Apart from a hilariously disjointed trailer for Teknolust, which tries vainly to sell the film as a sexy indie thriller, there are only two supplements to Microcinema's release, but both are surprisingly engaging. "DiNA" is a five-minute look at an art installation Lynn Hershman-Leeson created in 2006. The piece is basically a thinking computer whose human face is composed of video footage of Tilda Swinton's head. It's an artsy update of the Turing Test, a series of questions whose answers were meant to help a layman guess whether or not the person answering the questions was a human or a computer. Hershman-Leeson's experiment is redundant, but it's a welcome reminder that she's genuinely interested in the subject of how computers inform our powers of association, even if she doesn't show it in Teknolust.

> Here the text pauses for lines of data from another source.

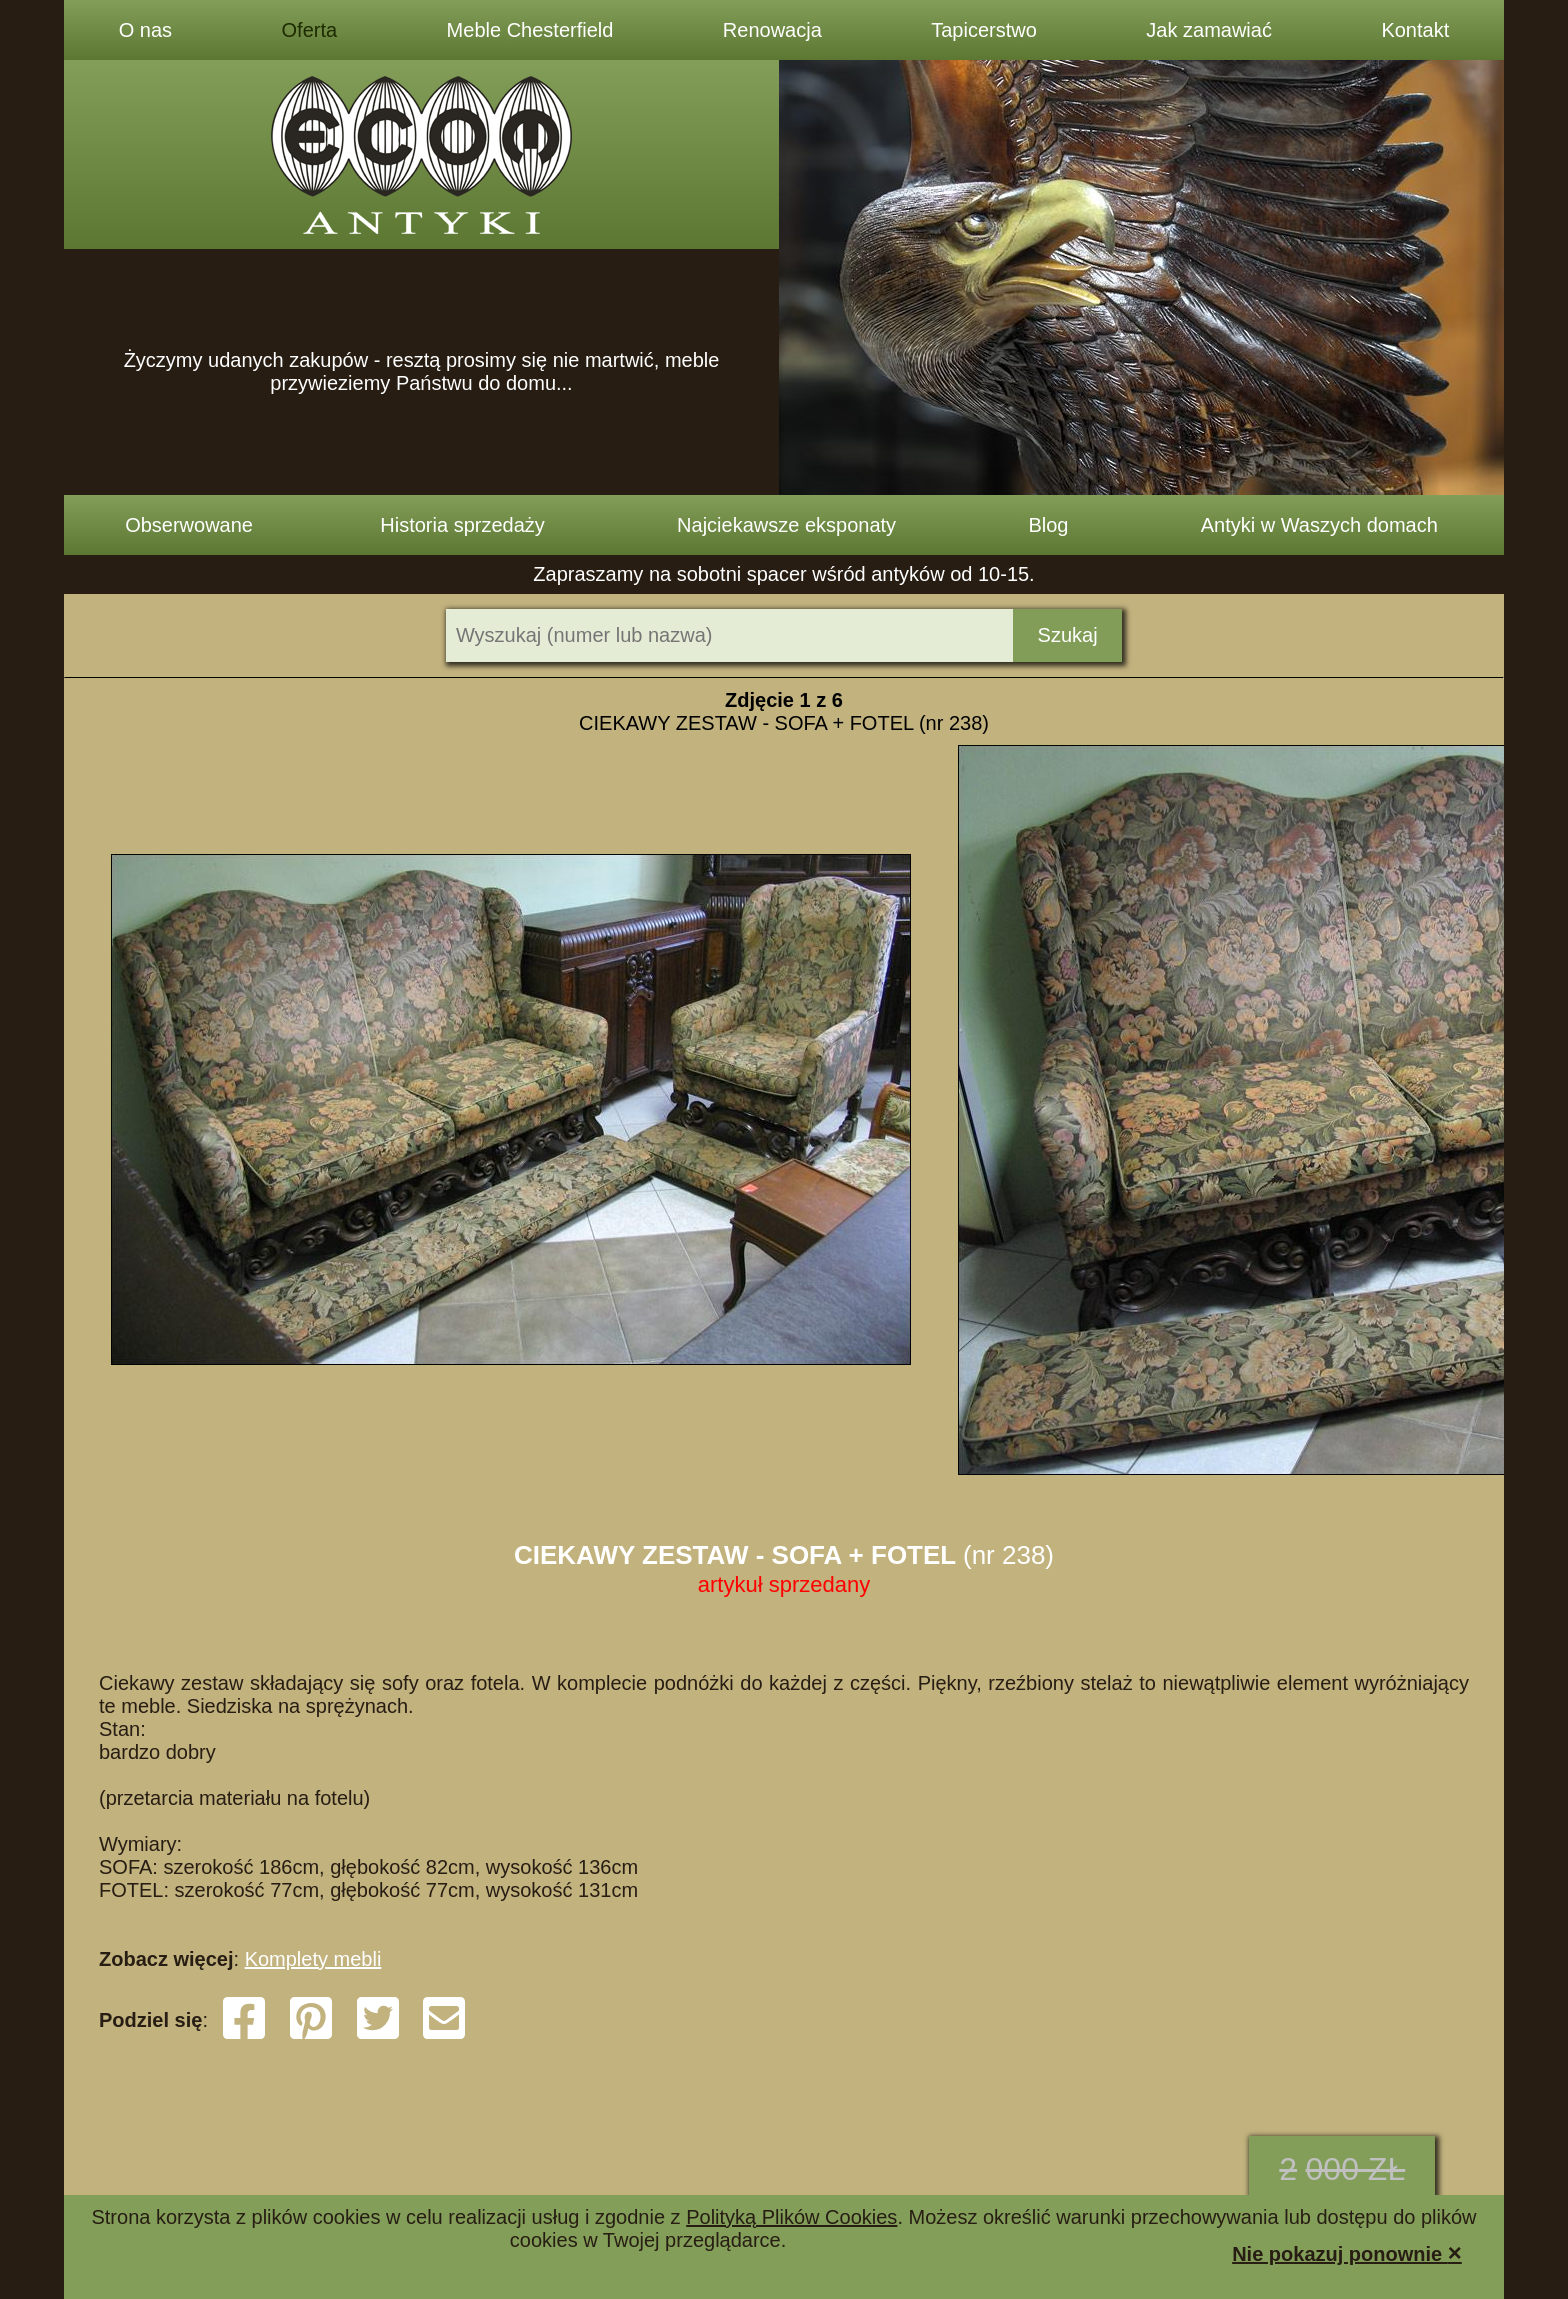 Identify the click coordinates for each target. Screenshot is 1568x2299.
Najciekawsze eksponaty (786, 525)
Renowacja (772, 30)
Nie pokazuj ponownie (1347, 2252)
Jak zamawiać (1209, 30)
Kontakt (1415, 30)
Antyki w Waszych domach (1319, 525)
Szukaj (1068, 635)
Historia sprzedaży (462, 525)
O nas (145, 30)
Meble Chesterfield (530, 30)
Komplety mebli (313, 1959)
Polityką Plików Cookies (791, 2217)
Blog (1048, 525)
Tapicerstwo (984, 30)
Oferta (310, 30) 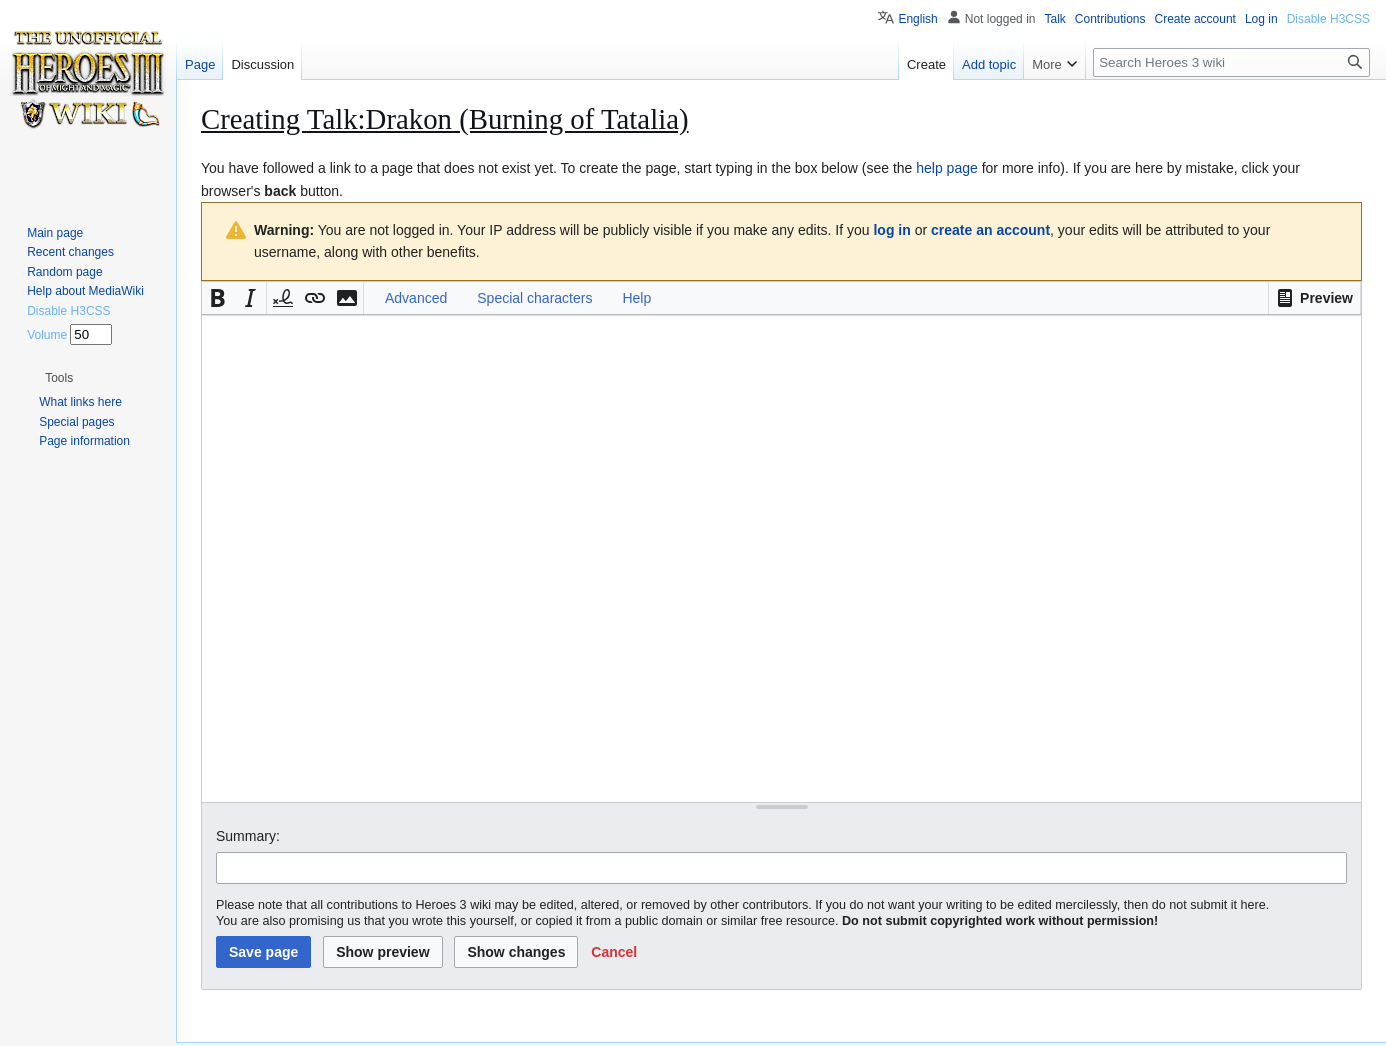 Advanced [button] (416, 298)
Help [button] (636, 298)
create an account (990, 230)
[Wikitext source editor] (781, 558)
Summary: (248, 836)
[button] (1314, 298)
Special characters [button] (534, 298)
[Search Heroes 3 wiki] (1231, 62)
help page (947, 168)
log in (891, 230) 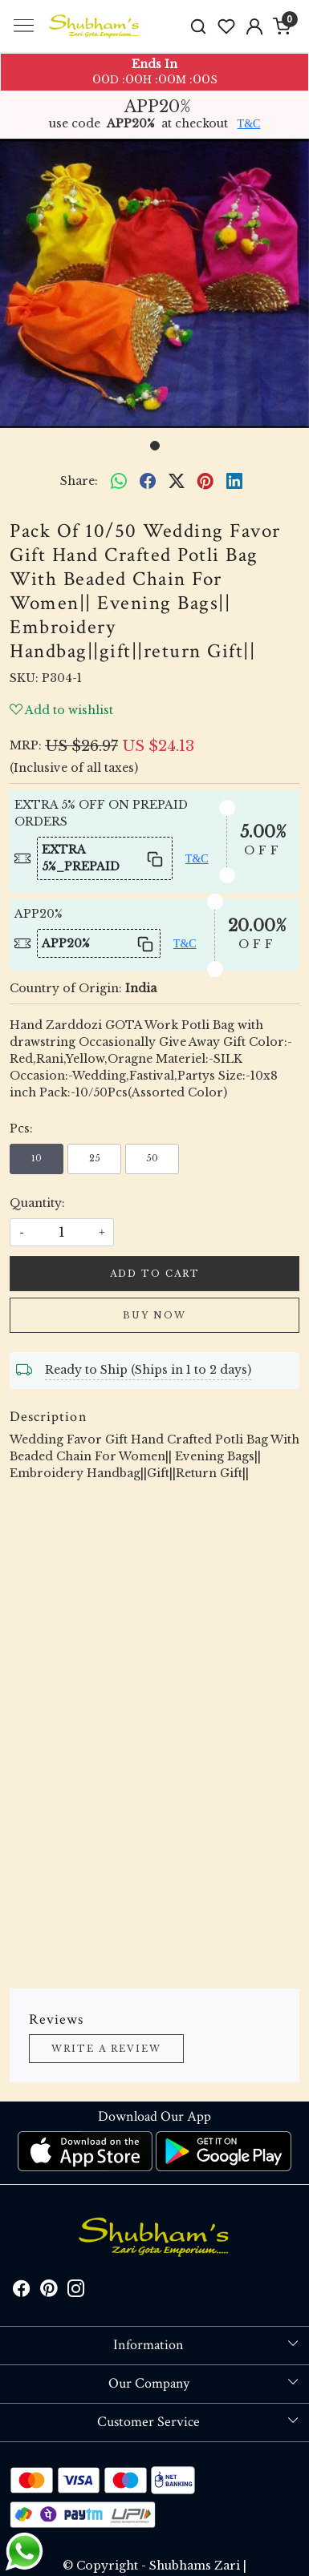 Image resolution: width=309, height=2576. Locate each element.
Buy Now (154, 1315)
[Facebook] (22, 2291)
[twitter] (176, 481)
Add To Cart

The other special feature on the disc is an informative half-hour Q&A session hosted by the Museum of Fine Arts in Houston that both Hershman-Leeson and Swinton participated in last year—though Microcinema only advertises the interview on the DVD's menu as a "Q&A with Tilda." Moderator Patricia Zimmermann is clearly very excited about the film and that passion puts both of her subjects at ease. Zimmermann also fearlessly puts her finger on a lot of the things that are both exasperating and fascinating about Teknolust: She describes Hershman-Leeson's deliberately chaotic sensibility as a means of resisting "patriarchal" modes of storytelling associated by feminists with Hollywood. The director just smiles a little when Zimmermann says this, but it's clear that both she and Swinton agree with that pointed assessment and are fairly forthcoming in their ideas on what they created. Swinton's description of the film as being guided by "arrhythmia" is dead-on and her self-deprecating assessment of how she and Hershaman-Leeson "admitted to ourselves that we were only half-baking [our ideas]" is also very funny because that's exactly what one can't help but think after watching the film.
Tweaking the nose of hegemony is sometimes funny; ditto for Teknolust.